═══ Data to process ═══

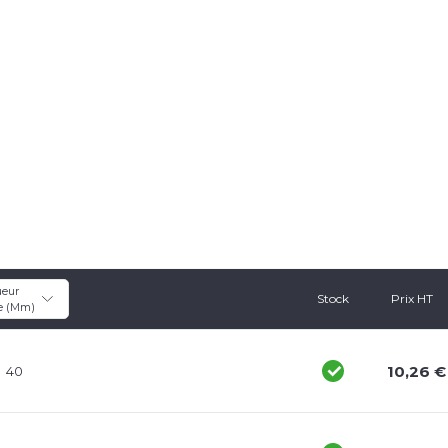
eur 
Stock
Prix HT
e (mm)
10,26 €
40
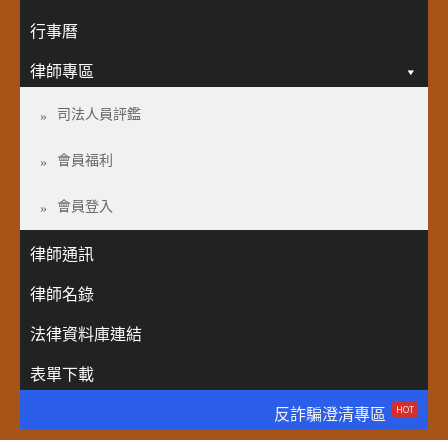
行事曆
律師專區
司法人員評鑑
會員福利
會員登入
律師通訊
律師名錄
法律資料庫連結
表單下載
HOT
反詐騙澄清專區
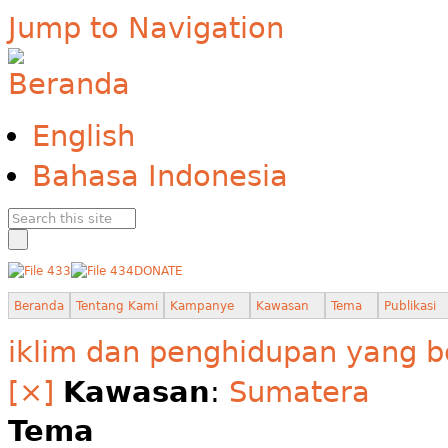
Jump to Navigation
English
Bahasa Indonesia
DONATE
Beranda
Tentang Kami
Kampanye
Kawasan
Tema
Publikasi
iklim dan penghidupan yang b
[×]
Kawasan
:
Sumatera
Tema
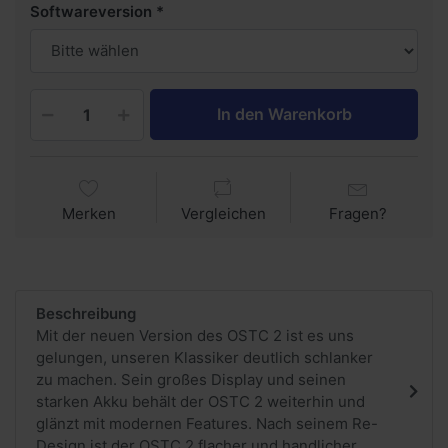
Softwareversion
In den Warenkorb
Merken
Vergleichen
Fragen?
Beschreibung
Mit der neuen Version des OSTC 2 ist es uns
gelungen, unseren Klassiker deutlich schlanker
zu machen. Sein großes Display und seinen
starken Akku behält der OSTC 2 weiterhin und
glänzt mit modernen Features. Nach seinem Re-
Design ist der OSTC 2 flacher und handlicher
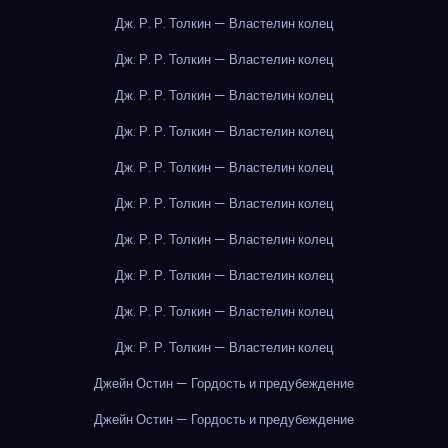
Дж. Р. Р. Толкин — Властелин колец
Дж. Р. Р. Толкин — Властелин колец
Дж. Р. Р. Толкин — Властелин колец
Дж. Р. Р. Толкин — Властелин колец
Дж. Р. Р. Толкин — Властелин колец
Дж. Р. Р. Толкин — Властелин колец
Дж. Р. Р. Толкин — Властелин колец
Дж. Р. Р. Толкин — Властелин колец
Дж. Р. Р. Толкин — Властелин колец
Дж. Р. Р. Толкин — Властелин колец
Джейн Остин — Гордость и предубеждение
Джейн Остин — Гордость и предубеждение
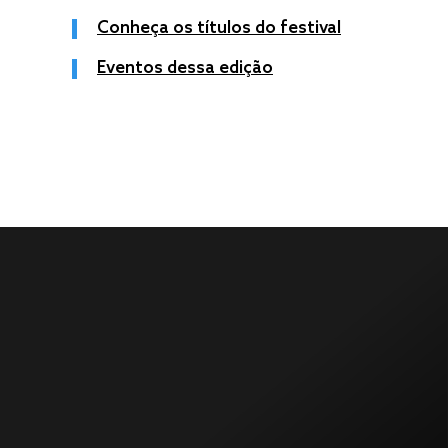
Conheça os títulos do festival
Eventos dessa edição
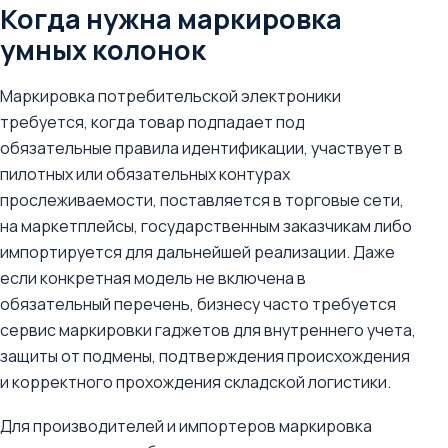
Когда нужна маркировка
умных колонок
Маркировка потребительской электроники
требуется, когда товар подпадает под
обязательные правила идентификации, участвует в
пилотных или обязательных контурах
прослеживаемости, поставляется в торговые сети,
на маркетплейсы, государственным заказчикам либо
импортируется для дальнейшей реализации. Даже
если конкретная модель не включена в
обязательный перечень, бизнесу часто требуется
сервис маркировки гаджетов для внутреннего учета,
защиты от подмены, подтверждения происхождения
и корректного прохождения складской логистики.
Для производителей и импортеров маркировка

═══
═══ Data to process ═══

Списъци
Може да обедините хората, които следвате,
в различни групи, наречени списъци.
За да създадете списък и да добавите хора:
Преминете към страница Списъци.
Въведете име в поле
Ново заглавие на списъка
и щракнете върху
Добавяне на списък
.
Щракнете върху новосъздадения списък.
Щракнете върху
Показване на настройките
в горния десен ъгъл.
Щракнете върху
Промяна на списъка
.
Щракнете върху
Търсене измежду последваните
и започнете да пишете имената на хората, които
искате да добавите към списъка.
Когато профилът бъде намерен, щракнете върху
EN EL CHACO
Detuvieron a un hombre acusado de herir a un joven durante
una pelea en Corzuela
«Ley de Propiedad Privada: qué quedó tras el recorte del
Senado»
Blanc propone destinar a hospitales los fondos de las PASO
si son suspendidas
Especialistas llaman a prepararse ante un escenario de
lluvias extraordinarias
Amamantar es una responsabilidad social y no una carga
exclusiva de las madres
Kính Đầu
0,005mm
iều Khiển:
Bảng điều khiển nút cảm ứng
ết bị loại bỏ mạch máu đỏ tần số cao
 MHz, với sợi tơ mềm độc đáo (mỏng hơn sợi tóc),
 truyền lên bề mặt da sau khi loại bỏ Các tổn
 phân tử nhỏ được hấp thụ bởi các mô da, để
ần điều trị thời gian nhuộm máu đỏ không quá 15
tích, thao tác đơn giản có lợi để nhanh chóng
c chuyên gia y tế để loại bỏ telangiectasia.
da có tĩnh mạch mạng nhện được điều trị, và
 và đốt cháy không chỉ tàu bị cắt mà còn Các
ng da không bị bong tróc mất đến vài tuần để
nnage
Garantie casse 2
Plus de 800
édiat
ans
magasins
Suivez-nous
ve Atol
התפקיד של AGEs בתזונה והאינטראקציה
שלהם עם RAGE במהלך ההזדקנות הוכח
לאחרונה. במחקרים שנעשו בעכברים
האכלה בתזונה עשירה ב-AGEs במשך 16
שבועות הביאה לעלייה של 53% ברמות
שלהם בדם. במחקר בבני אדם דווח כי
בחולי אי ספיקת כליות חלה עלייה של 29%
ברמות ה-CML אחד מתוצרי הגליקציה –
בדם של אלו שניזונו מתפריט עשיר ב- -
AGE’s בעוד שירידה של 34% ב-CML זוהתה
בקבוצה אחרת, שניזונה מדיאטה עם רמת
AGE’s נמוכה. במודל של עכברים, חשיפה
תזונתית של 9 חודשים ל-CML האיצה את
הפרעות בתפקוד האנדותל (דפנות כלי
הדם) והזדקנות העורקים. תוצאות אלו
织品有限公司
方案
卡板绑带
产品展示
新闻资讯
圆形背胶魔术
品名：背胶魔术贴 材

═══
═══ Data to process ═══

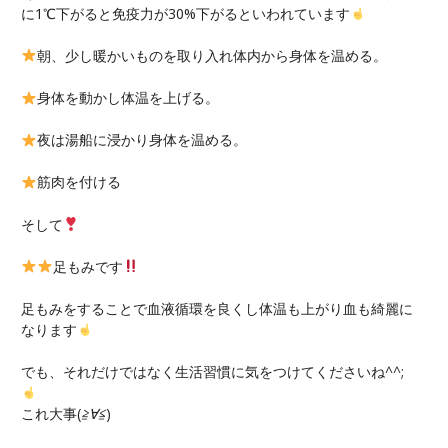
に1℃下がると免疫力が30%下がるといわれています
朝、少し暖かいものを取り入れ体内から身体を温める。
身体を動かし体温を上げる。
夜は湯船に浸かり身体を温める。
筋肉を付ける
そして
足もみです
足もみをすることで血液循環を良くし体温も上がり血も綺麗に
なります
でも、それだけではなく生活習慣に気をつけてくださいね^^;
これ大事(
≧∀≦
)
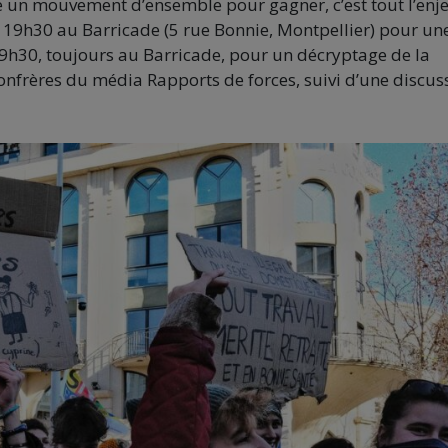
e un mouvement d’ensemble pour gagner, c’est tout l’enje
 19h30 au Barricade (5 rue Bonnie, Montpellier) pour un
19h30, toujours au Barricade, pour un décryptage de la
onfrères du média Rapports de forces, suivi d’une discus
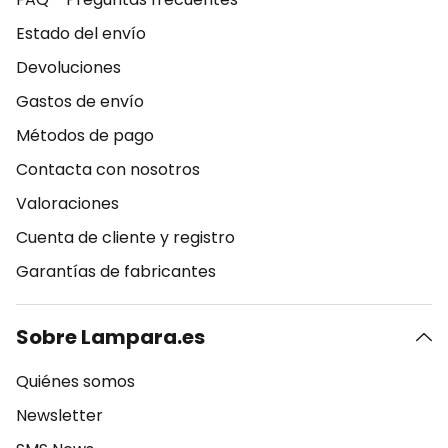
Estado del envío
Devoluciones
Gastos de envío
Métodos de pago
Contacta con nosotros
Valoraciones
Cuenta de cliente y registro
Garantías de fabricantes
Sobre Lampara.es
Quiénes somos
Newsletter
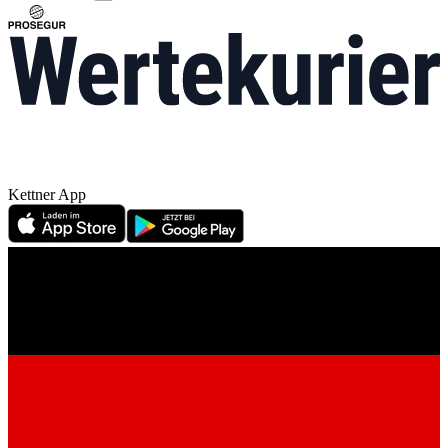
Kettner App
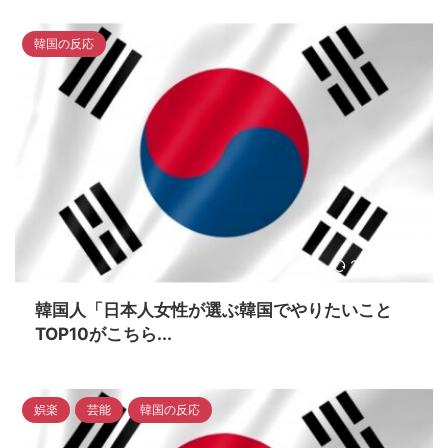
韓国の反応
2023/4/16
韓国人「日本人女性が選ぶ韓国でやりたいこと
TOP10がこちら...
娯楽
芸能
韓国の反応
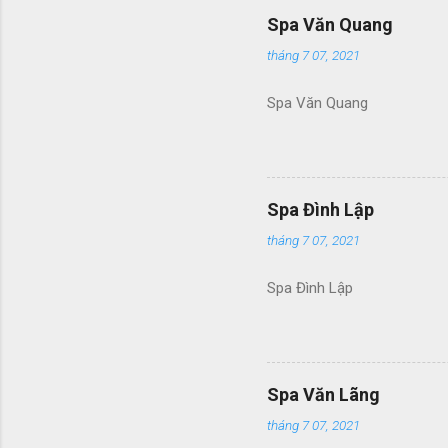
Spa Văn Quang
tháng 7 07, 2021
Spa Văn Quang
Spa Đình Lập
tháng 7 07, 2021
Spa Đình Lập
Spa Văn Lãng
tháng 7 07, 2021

═══

Aim of the exercise> Copy exactly the part of the material above that opens with the line containing "に1℃下がると免疫力が30%下がるといわれています" and closes with the line containing "韓国人「日本人女性が選ぶ韓国でやりたいこと", ends included. Drop the images.

Completed exercise>
に1℃下がると免疫力が30%下がるといわれています
朝、少し暖かいものを取り入れ体内から身体を温める。
身体を動かし体温を上げる。
夜は湯船に浸かり身体を温める。
筋肉を付ける
そして
足もみです
足もみをすることで血液循環を良くし体温も上がり血も綺麗に
なります
でも、それだけではなく生活習慣に気をつけてくださいね^^;
これ大事(
≧∀≦
)
e un mouvement d’ensemble pour gagner, c’est tout l’enje
 19h30 au Barricade (5 rue Bonnie, Montpellier) pour un
19h30, toujours au Barricade, pour un décryptage de la
onfrères du média Rapports de forces, suivi d’une discus
Estado del envío
Devoluciones
Gastos de envío
Métodos de pago
Contacta con nosotros
Valoraciones
Cuenta de cliente y registro
Garantías de fabricantes
Sobre Lampara.es
Quiénes somos
Newsletter
Kettner App
韓国の反応
2023/4/16
韓国人「日本人女性が選ぶ韓国でやりたいこと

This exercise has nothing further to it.